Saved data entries

--------------------------------

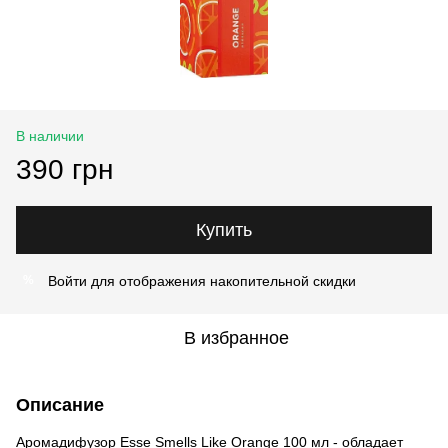
В наличии
390 грн
Купить
Войти
для отображения накопительной скидки
%
В избранное
Описание
Аромадифузор Esse Smells Like Orange 100 мл - обладает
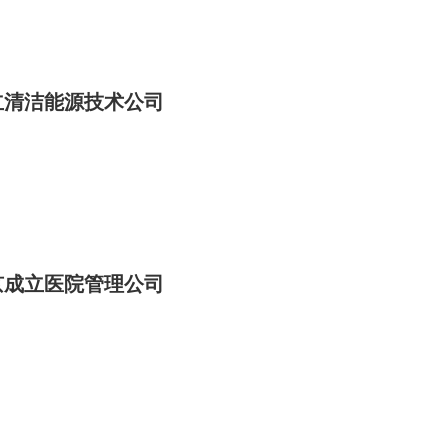
立清洁能源技术公司
京成立医院管理公司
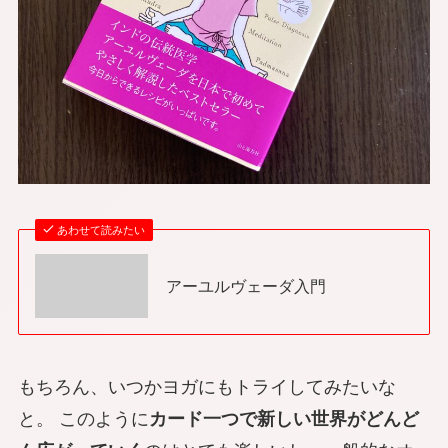
あわせて読みたい
アーユルヴェーダ入門
もちろん、いつかヨガにもトライしてみたいな
と。 このように
カード一つで新しい世界がどんど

--------------------------------

What to produce
The entries are to be transcribed word for word, without their images.

Answer to this task
В наличии
390 грн
Купить
Войти
для отображения накопительной скидки
%
В избранное
Описание
Аромадифузор Esse Smells Like Orange 100 мл - обладает
立清洁能源技术公司
京成立医院管理公司
あわせて読みたい
アーユルヴェーダ入門
もちろん、いつかヨガにもトライしてみたいな
と。 このように
カード一つで新しい世界がどんど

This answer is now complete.